See what happens when you rely only on one side's version of the story? You don't tell the truth. WND has a problem with that.
Good Question Topic: WorldNetDaily Pandagon asks an interesting question: Why does WorldNetDaily seem concerned only with older women having sex with teen boys? We don't recall WND highlighting any articles about older male teachers having sex with female students. After all, a 22-year-old man impregnating a 13-year-old barely raised WND's ire.
Any of you WND folks lurking here want to answer that?
iGossip Topic: WorldNetDaily
We've taken a look at iGossip, which WorldNetDaily cites as a credible source for its obsessive compendium of teachers having sex with students. It appears to be mainly a bulletin board for anonymous postings about things like teenage crushes and sordid affairs. One post involved a "bi curious" woman who "wanted to try with one of her friends" and reports: "Wow what a weekend it ended up a 4 some her friends hubby and myself got to watch and the friends hubby got to have my gf."
This is what WND considers a credible source of news, folks. Perhaps the good Christians at WND should explain to their readers why it frequents a site that talks about "bi curious" orgies.
Gay Sex = Smoking? Topic: Accuracy in Media
When he's not obsessing about Rachel Maddow's lesbianism, Accuracy in Media's Cliff Kincaid just can't get over how icky gay sex is. From his Dec. 14 column:
Have you noticed that many news organizations, in honor of former ABC News anchorman Peter Jennings, have embarked on a quit smoking campaign? So why don't our media launch a campaign advising people to quit engaging in the dangerous and addictive homosexual lifestyle?
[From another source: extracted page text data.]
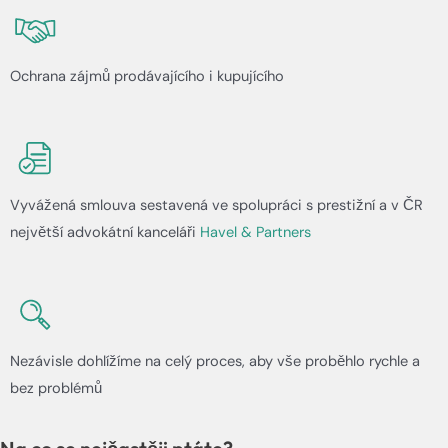
Ochrana zájmů prodávajícího i kupujícího
Vyvážená smlouva sestavená ve spolupráci s prestižní a v ČR
největší advokátní kanceláři
Havel & Partners
Nezávisle dohlížíme na celý proces, aby vše proběhlo rychle a
bez problémů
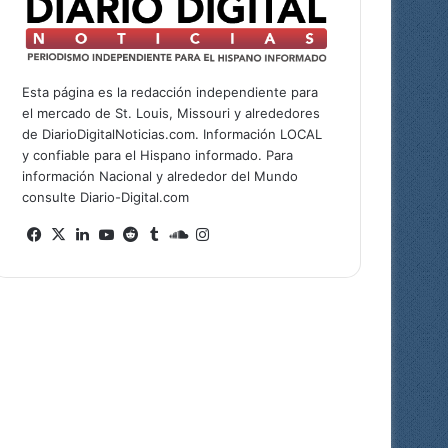
Esta página es la redacción independiente para
el mercado de St. Louis, Missouri y alrededores
de DiarioDigitalNoticias.com. Información LOCAL
y confiable para el Hispano informado. Para
información Nacional y alrededor del Mundo
consulte Diario-Digital.com
Facebook
X
LinkedIn
YouTube
Reddit
Tumblr
SoundCloud
Instagram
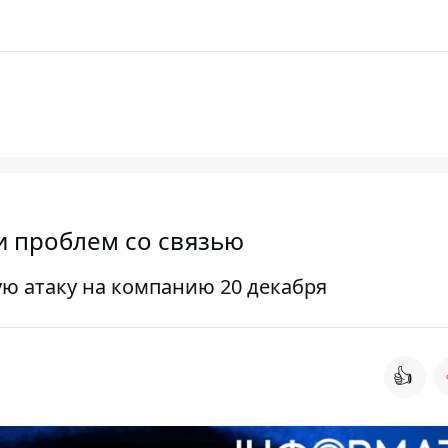
и проблем со связью
ую атаку на компанию 20 декабря
👍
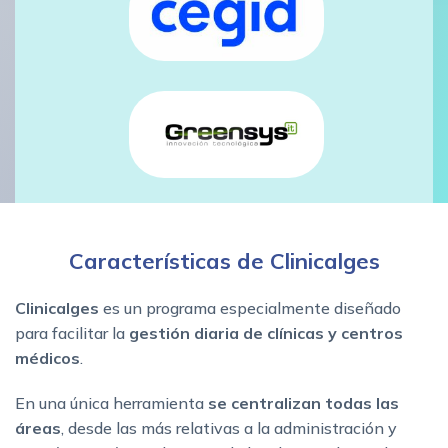
Características de Clinicalges
Clinicalges
es un programa especialmente diseñado
para facilitar la
gestión diaria de
clínicas y centros
médicos
.
En una única herramienta
se centralizan todas las
áreas
, desde las más relativas a la administración y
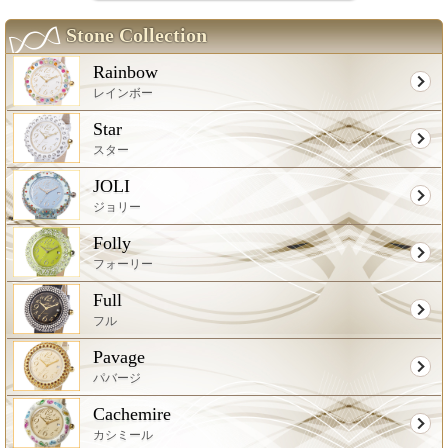
Stone Collection
Rainbow
レインボー
Star
スター
JOLI
ジョリー
Folly
フォーリー
Full
フル
Pavage
パバージ
Cachemire
カシミール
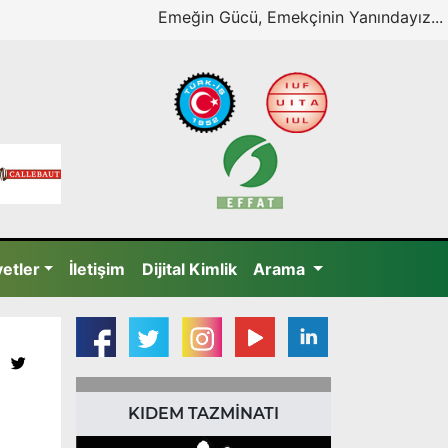
Emeğin Gücü, Emekçinin Yanındayız...
yetler
İletişim
Dijital Kimlik
Arama
KIDEM TAZMİNATI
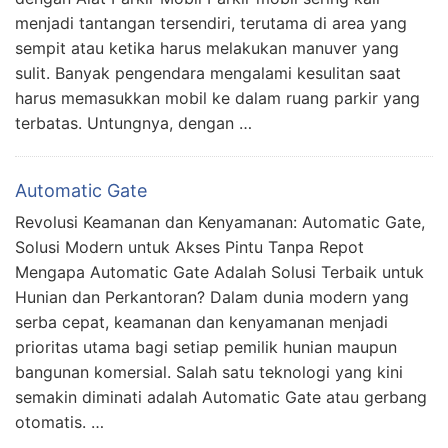
menjadi tantangan tersendiri, terutama di area yang
sempit atau ketika harus melakukan manuver yang
sulit. Banyak pengendara mengalami kesulitan saat
harus memasukkan mobil ke dalam ruang parkir yang
terbatas. Untungnya, dengan …
Automatic Gate
Revolusi Keamanan dan Kenyamanan: Automatic Gate,
Solusi Modern untuk Akses Pintu Tanpa Repot
Mengapa Automatic Gate Adalah Solusi Terbaik untuk
Hunian dan Perkantoran? Dalam dunia modern yang
serba cepat, keamanan dan kenyamanan menjadi
prioritas utama bagi setiap pemilik hunian maupun
bangunan komersial. Salah satu teknologi yang kini
semakin diminati adalah Automatic Gate atau gerbang
otomatis. …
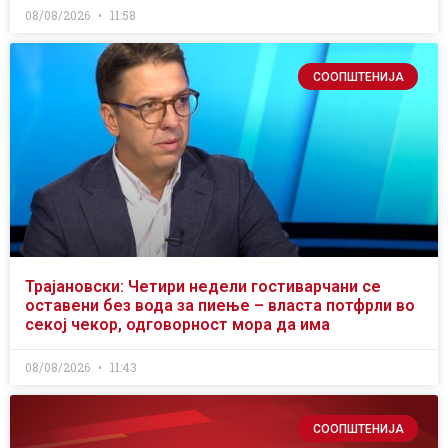
08/08/2026
11:58
СООПШТЕНИЈА
Трајановски: Четири недели гостиварчани се
оставени без вода за пиење – власта потфрли во
секој чекор, одговорност мора да има
08/08/2026
11:43
СООПШТЕНИЈА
Kincaid adds: "It appears that the homosexual lifestyle is as addictive as smoking."
This, by the way, is the second sex-oriented column from Kincaid in as many days.
Sexpidemic! Topic: WorldNetDaily
How obsessed is WorldNetDaily with teacher-student sex? A Dec. 14 article by Joe Kovacs is dedicated to it and, yes, uses the word "sexpidemic" in the headline. Kovacs calls it a "seeming U.S. epidemic" and offers a long list of purported cases, credited to something called iGossip, so you know it must be reliable.
Of course, there's no evidence that this is an "epidemic," seeming or otherwise. Kovacs offers no sense of proportion or statistics of the number of these cases relative to, well, anything. He also implies that these cases are all current, but one of the people on the list is Pamela Smart, whose little incident took place in 1990.
In other words, it's another anti-public-school scare story, given that links at the end of the article bash public education and boost homeschooling, which is apparent WND editorial policy.
And today's WND poll is dedicated to the subject, again claiming without evidence that there is a "outbreak of teacher-student sex."